Now along comes Ricky Ian Gordon’s "Orpheus and Euridice," a song cycle cum music theater piece that receives its Chicago premiere in a poetic production by Chicago Opera Theater. It’s based on an inspired idea of general director Andreas Mitisek: Why not use the indoor swimming pool of Eckhart Park, on West Chicago Avenue, as a stand-in for the River Styx?
That idea is brilliantly carried out by a finely knit ensemble of singing and nonsinging performers, instrumentalists and extras, in a sparing staging and production design by Mitisek that are pure theatrical magic.
"Orpheus," the first in a series of site-specific shows Mitisek plans to present each season around town with COT, opened Friday night and plays through next weekend as part of the Chicago Park District’s "Classics in the Park" series. It’s the clearest indication yet of the fresh directions in which the troupe’s enterprising new boss hopes to take the city’s second opera company.

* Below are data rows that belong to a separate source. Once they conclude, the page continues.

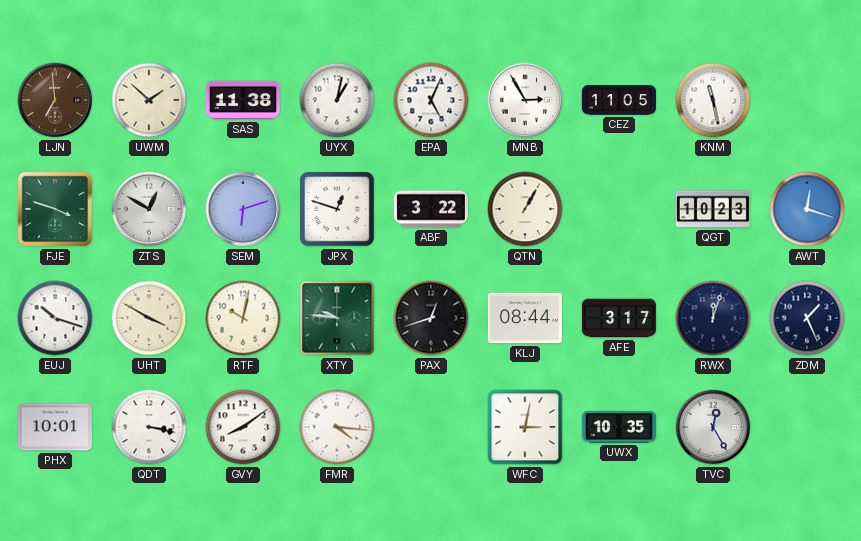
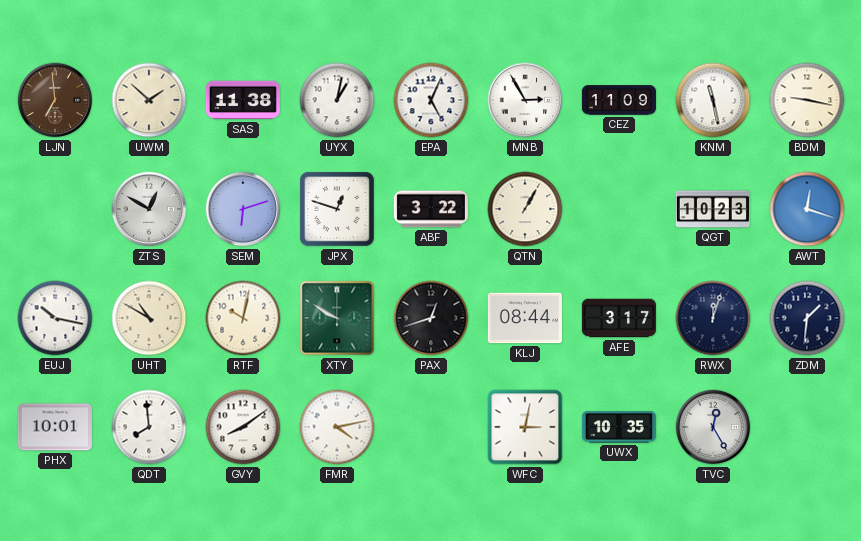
CEZ: 11:05 -> 11:09
BDM: none -> 9:17
FJE: 3:48 -> none
EUJ: 10:18 -> 10:17
UHT: 3:50 -> 10:50
XTY: 9:46 -> 9:50
ZDM: 1:26 -> 1:31
QDT: 3:17 -> 7:59
FMR: 4:16 -> 4:13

Gordon composed his very personal version of the Orpheus myth as a means of working through his grief over the loss of his partner to AIDS in 1996. What clarinetist Todd Palmer, who commissioned the score and gave the first performance, asked for was a short piece for clarinet, soprano and piano he could take on a recital tour. What he wound up with was an hourlong song cycle rife with theatrical possibilities that have found their way into several other productions since the 2001 premiere.

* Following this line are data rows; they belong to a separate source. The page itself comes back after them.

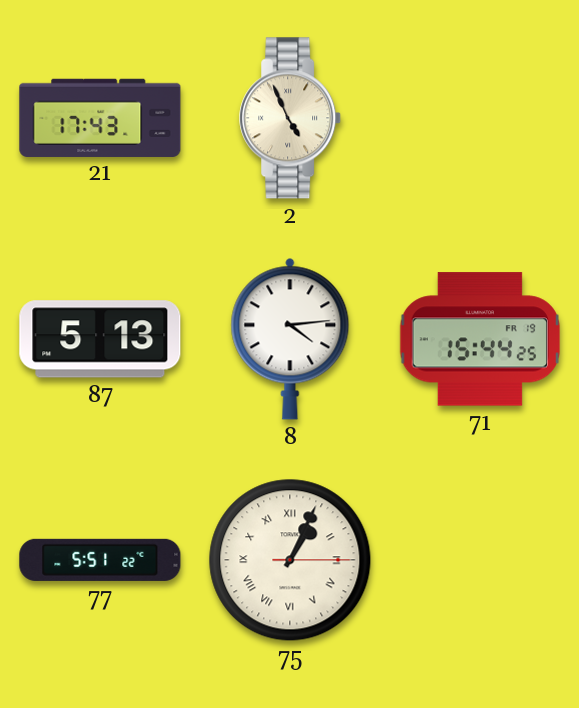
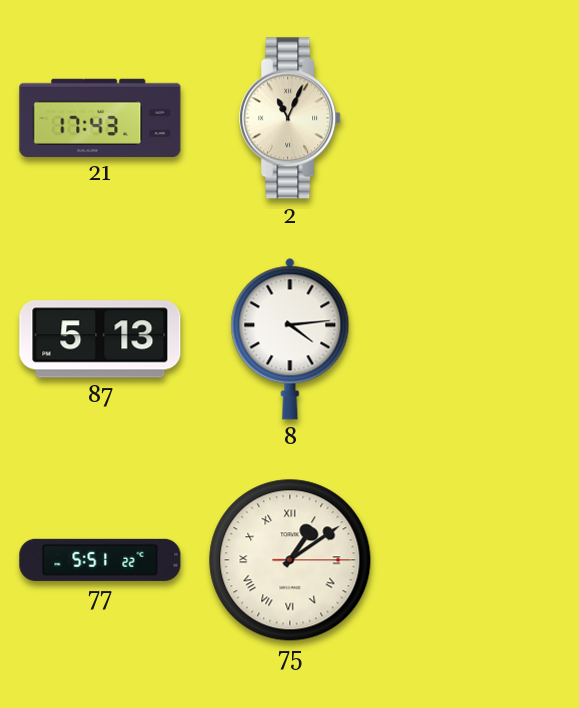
2: 4:56 -> 11:04
71: 15:44 -> none
75: 1:04 -> 1:09
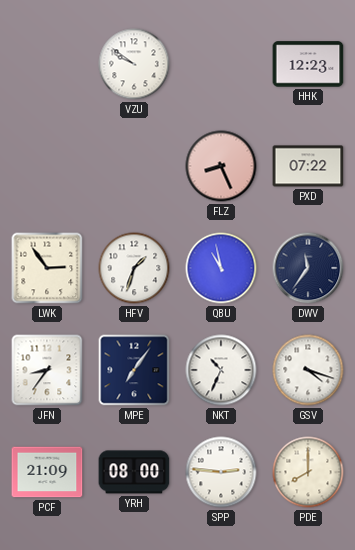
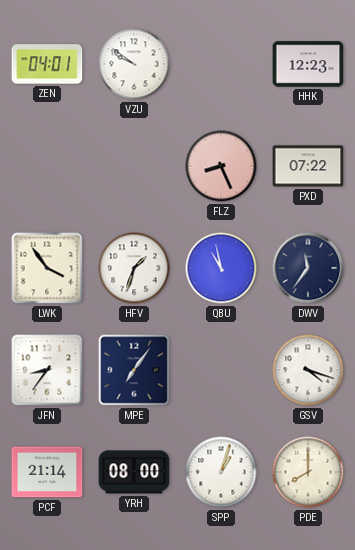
ZEN: none -> 04:01
LWK: 2:54 -> 3:54
NKT: 10:34 -> none
PCF: 21:09 -> 21:14
SPP: 2:46 -> 1:03
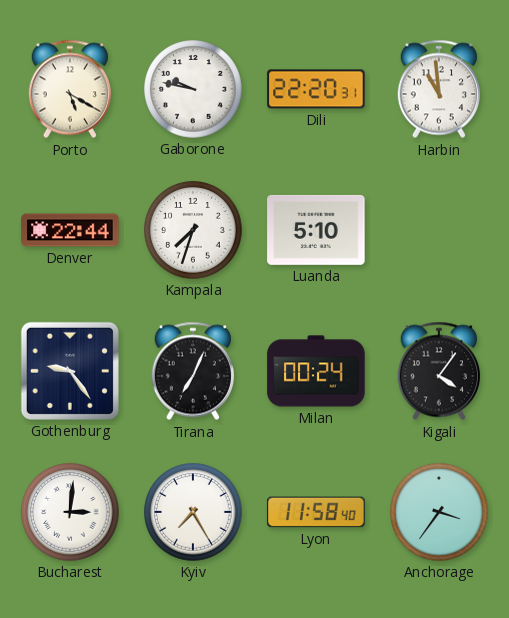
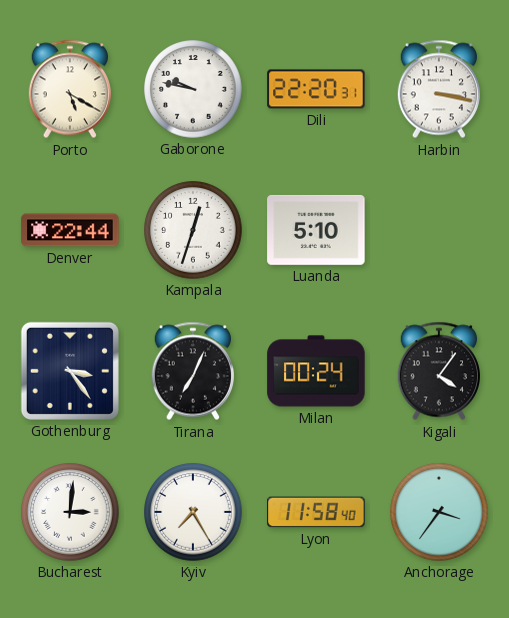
Harbin: 10:59 -> 3:17
Kampala: 7:33 -> 12:33
Gothenburg: 9:24 -> 3:24
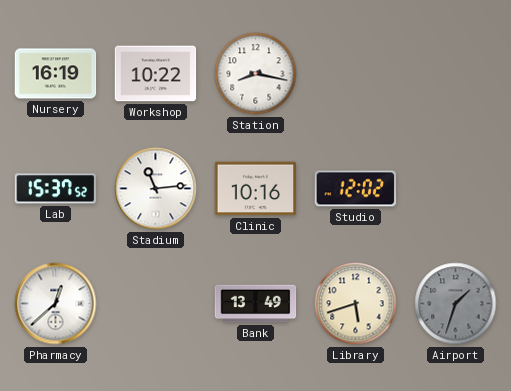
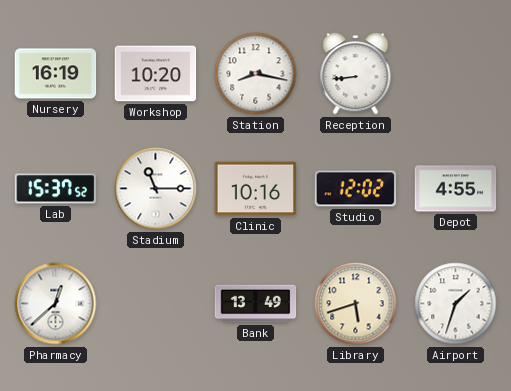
Workshop: 10:22 -> 10:20
Reception: none -> 8:44
Stadium: 11:14 -> 11:15
Depot: none -> 4:55
Airport dial: grey -> white
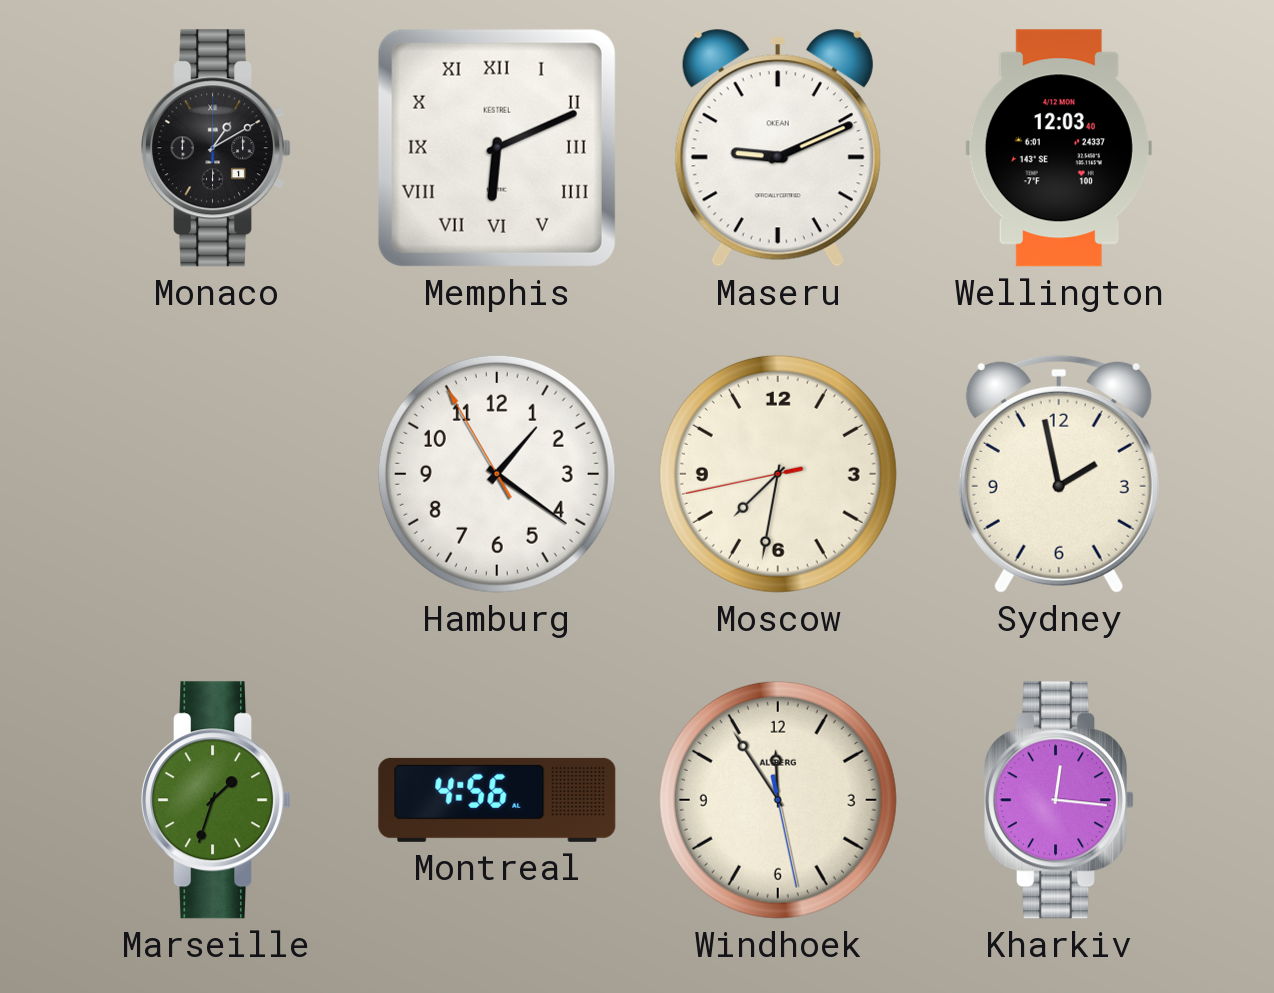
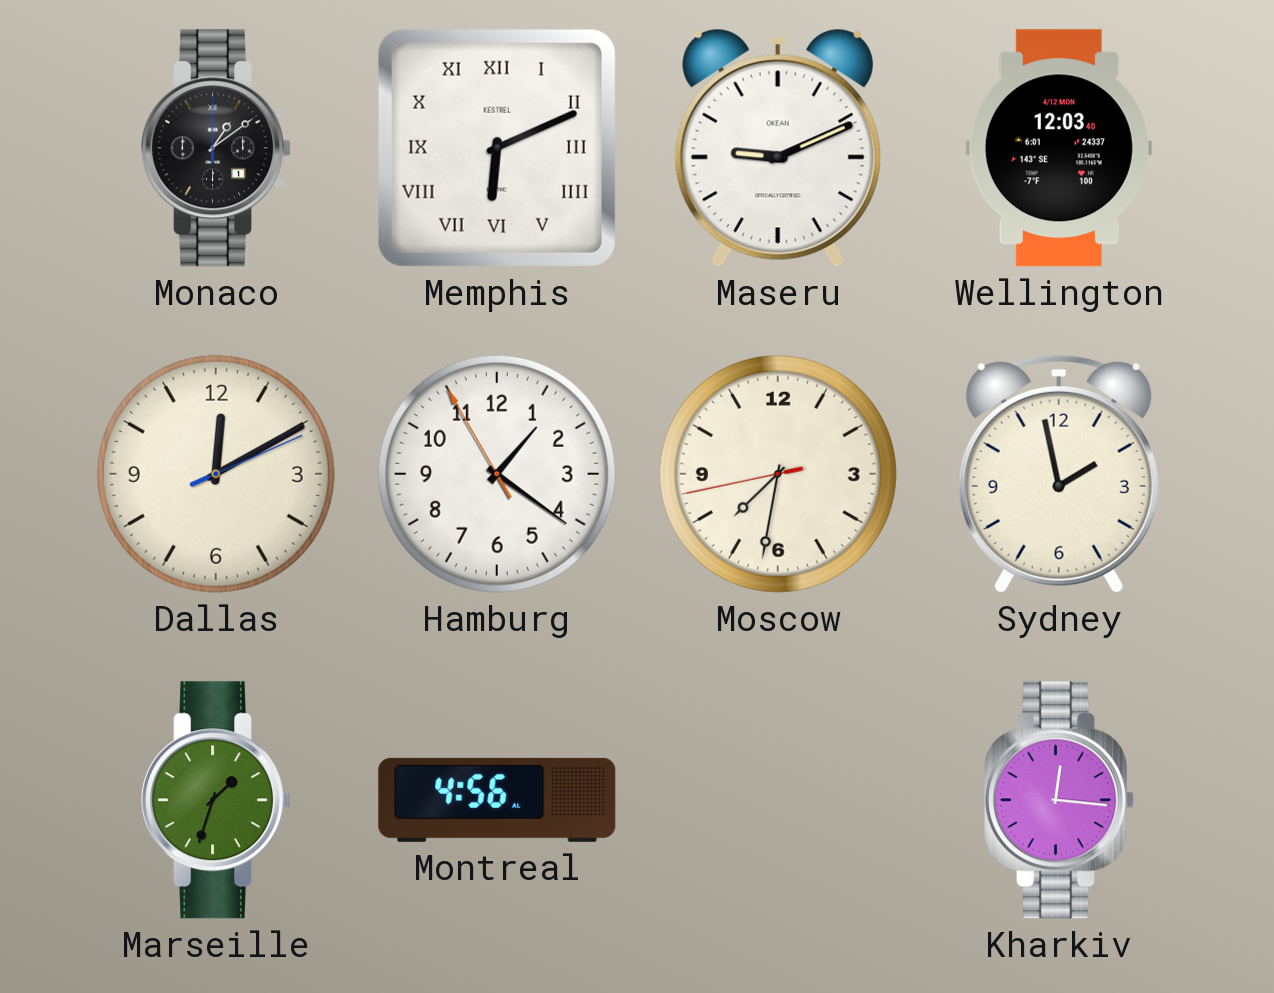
Monaco: 1:10 -> 1:09
Dallas: none -> 12:10
Windhoek: 11:54 -> none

The prolific Gordon comfortably straddles the worlds of musical theater, opera and art song, and his score to "Orpheus," made up of 15 concise scenes in two acts, demonstrates how seamlessly he’s absorbed each influence into an attractive, tonal-diatonic idiom that’s recognizably his own: a jaunty lick of Copland here, a catchy jazz-riff there, a pronounced melodic gift everywhere.
Palmer, the only member of the show’s "original cast," is not only a splendid performer on clarinet but he invests Orpheus with the grace and elegance of a dancer. Early in the show, in fact, he plays an inviting soliloquy on his instrument while navigating the pool in a small white boat. He never misses a musical beat or, for that matter, his footing, which is no mean feat.

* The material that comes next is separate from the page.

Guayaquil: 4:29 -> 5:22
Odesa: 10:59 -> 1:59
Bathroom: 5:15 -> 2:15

The songs without words that pour from his clarinet tell of the bliss Orpheus shares with his beloved Euridice, the helplessness he feels as her life slips away and the devastation he experiences when he loses her, not once but twice. Other clarinetists have played the piece but I can’t imagine any of them surpassing Palmer.
In Valerie Vinzant, a former member of COT’s young artist program, he has an ideal romantic and musical partner. The soprano doubles as an Euridice of striking vocal and physical beauty, and as a storyteller who guides the audience unerringly through each swift change of scene. She stops the show with her haunting song, "I Am Part of Something Now," in which Euridice exults in the connectedness Orpheus’ love has brought her.
The nonsinging Orpheus and Euridice, actors Matt Messina and Kate Smith, literally immerse themselves in their roles and do so with the same sensitivity to mood and dramatic pacing as their musical counterparts. The most affecting tableau comes following Euridice’s demise, when a supine Smith, shrouded in yellow gauze, is borne across the pool on a raft pulled by creatures of the Underworld. Leading the cortege is Palmer’s Orpheus, playing an oddly chipper dirge while perched on the shoulders of one of the show’s four extras, who perform various mute parts.
Mitisek’s production design, which is based on the version of "Orpheus" he directed and designed for his Long Beach Opera in Southern California in 2008 and 2010, makes resourceful use of the Eckhart Park facility. The deep blues and hellish reds of David Lee Bradke’s lighting cast rippling shadows on the surrounding walls. A row of Grecian statuary and columns, flickering TV monitors and billows of dry-ice fog enhance the moods evoked by the music.
That music is beautifully supplied by Chicago’s Metropolis String Quartet and double bassist Timothy Shaffer, expertly conducted from, and played at, the piano by Stephen Hargreaves. The ensemble is stationed at a corner of poolside. Amplification is subtly used to direct vocal and instrumental sound in the pool’s swimmy (if you’ll pardon the expression) acoustical space.
Surrounding the pool on three sides, the capacity audience of approximately 240 people cheered the performers heartily following Friday’s performance. Take a bow, everyone.